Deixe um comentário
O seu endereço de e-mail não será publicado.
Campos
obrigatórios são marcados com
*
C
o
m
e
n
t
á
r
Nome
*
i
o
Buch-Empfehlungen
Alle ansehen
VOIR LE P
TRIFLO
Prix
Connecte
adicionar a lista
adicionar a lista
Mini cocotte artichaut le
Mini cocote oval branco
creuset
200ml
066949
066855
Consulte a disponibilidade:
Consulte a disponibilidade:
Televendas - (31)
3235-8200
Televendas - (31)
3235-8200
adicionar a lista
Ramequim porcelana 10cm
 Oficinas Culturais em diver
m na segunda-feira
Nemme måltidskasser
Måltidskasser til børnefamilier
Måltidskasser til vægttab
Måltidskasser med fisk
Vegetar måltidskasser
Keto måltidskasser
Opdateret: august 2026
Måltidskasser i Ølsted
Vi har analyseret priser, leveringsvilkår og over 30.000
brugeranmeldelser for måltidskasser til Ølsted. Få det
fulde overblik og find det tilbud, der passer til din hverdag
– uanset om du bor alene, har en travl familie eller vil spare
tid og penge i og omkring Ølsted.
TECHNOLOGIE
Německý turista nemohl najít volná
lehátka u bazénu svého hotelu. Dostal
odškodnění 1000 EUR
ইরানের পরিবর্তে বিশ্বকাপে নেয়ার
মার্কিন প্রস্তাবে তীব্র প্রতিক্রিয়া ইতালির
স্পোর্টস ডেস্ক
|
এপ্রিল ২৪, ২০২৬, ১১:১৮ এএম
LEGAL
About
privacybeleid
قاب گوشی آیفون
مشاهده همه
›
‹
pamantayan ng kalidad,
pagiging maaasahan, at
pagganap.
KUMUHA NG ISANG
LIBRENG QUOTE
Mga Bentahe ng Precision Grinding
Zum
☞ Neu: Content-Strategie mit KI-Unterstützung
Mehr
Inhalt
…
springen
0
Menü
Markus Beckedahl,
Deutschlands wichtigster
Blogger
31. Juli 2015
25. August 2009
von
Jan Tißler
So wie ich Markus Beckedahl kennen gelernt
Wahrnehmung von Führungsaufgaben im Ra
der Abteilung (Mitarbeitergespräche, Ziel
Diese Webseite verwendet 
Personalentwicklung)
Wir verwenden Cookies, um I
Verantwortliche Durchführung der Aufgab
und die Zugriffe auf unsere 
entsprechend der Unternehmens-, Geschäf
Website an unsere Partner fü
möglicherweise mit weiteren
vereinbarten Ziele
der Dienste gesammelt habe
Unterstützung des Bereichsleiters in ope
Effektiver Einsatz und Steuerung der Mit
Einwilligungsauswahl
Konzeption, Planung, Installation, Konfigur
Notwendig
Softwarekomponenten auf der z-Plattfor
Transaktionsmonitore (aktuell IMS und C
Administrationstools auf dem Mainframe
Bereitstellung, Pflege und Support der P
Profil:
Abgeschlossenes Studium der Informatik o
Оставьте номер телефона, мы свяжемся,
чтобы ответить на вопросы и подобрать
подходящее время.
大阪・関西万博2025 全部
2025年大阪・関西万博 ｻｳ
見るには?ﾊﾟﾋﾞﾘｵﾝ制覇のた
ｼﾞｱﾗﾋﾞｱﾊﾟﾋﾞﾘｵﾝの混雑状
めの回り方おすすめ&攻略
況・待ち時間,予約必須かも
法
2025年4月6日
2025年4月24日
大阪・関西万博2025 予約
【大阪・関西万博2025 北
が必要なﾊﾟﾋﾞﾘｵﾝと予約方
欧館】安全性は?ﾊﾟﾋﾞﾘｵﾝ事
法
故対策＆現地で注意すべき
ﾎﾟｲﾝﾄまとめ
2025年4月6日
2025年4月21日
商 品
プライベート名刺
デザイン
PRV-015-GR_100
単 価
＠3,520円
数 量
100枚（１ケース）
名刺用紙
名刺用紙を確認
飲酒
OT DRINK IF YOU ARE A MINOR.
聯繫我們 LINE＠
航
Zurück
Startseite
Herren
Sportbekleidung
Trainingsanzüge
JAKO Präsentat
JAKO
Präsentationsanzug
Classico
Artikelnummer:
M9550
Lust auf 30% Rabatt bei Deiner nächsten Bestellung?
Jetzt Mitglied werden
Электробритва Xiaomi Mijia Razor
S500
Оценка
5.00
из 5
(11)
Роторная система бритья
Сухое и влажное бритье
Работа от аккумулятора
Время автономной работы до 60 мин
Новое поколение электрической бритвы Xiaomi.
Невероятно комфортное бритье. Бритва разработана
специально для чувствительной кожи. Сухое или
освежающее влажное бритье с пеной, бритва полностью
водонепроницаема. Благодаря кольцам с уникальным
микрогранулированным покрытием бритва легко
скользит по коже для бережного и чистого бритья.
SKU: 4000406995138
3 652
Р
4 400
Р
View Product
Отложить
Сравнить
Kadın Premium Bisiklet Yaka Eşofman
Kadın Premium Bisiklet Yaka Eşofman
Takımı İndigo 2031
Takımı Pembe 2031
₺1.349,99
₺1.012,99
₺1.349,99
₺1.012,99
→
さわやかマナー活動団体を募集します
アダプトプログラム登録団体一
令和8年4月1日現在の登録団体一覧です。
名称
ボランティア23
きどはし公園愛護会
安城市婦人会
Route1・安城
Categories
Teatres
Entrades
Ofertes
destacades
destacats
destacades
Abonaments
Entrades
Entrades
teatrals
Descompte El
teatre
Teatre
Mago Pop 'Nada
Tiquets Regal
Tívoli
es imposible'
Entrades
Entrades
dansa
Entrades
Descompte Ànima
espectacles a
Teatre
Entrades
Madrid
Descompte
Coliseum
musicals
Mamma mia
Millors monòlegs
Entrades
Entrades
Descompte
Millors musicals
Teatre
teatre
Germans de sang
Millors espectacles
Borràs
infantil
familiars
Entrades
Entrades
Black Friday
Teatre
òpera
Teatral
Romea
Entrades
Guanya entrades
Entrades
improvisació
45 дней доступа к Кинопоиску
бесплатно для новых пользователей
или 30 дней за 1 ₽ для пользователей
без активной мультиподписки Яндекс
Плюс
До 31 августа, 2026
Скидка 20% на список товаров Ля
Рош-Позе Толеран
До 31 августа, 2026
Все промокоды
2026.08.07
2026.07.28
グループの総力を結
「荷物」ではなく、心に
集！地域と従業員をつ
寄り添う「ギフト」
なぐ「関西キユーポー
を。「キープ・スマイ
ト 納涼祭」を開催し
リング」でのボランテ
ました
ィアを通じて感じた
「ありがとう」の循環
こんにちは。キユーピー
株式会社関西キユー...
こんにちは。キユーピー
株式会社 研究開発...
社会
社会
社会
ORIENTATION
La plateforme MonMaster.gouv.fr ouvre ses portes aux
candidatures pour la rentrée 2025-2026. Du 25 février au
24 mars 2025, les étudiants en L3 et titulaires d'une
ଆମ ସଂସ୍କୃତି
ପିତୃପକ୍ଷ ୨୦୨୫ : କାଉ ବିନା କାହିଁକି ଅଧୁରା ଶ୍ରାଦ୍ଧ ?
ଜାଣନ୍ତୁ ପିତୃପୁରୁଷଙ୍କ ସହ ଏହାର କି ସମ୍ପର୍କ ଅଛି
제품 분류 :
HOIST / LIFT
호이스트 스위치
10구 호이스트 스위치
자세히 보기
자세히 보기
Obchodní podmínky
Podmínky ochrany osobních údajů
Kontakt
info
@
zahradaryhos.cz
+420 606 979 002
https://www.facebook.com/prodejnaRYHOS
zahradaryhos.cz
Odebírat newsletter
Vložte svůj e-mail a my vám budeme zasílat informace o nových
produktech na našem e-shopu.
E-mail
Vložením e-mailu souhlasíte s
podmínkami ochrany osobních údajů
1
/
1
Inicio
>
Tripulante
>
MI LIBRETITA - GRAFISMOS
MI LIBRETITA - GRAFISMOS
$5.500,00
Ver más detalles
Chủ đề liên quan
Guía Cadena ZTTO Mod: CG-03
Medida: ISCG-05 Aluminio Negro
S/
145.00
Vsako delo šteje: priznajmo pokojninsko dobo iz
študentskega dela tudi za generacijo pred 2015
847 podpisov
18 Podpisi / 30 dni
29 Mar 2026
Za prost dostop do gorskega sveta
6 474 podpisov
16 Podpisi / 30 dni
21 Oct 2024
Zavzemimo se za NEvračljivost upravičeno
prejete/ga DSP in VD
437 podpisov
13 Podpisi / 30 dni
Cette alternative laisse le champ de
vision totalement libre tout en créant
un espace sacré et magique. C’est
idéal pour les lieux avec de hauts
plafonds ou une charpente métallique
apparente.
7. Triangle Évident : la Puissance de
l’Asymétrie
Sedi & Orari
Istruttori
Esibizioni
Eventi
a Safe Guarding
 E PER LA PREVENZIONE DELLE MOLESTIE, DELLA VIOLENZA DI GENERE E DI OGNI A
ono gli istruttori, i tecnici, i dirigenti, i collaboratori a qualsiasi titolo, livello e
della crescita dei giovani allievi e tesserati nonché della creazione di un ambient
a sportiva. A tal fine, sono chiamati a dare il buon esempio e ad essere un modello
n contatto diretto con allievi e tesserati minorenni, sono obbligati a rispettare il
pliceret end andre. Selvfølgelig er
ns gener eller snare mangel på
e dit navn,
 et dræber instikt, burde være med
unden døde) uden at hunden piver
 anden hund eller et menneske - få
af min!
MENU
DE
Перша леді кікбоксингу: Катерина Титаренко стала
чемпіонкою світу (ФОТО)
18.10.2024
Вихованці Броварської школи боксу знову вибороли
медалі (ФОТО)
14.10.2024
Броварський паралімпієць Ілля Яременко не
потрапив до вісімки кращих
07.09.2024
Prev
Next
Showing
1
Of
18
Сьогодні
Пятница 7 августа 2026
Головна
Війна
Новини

> **WHAT IS EXPECTED**
Among the entries above, find the line with "মার্কিন প্রস্তাবে তীব্র প্রতিক্রিয়া ইতালির" and the line with "Transaktionsmonitore (aktuell IMS und C"; give again exactly these two lines and all lines between them.

> **OUTPUT FOR THIS TASK**
মার্কিন প্রস্তাবে তীব্র প্রতিক্রিয়া ইতালির
স্পোর্টস ডেস্ক
|
এপ্রিল ২৪, ২০২৬, ১১:১৮ এএম
LEGAL
About
privacybeleid
قاب گوشی آیفون
مشاهده همه
›
‹
pamantayan ng kalidad,
pagiging maaasahan, at
pagganap.
KUMUHA NG ISANG
LIBRENG QUOTE
Mga Bentahe ng Precision Grinding
Zum
☞ Neu: Content-Strategie mit KI-Unterstützung
Mehr
Inhalt
…
springen
0
Menü
Markus Beckedahl,
Deutschlands wichtigster
Blogger
31. Juli 2015
25. August 2009
von
Jan Tißler
So wie ich Markus Beckedahl kennen gelernt
Wahrnehmung von Führungsaufgaben im Ra
der Abteilung (Mitarbeitergespräche, Ziel
Diese Webseite verwendet 
Personalentwicklung)
Wir verwenden Cookies, um I
Verantwortliche Durchführung der Aufgab
und die Zugriffe auf unsere 
entsprechend der Unternehmens-, Geschäf
Website an unsere Partner fü
möglicherweise mit weiteren
vereinbarten Ziele
der Dienste gesammelt habe
Unterstützung des Bereichsleiters in ope
Effektiver Einsatz und Steuerung der Mit
Einwilligungsauswahl
Konzeption, Planung, Installation, Konfigur
Notwendig
Softwarekomponenten auf der z-Plattfor
Transaktionsmonitore (aktuell IMS und C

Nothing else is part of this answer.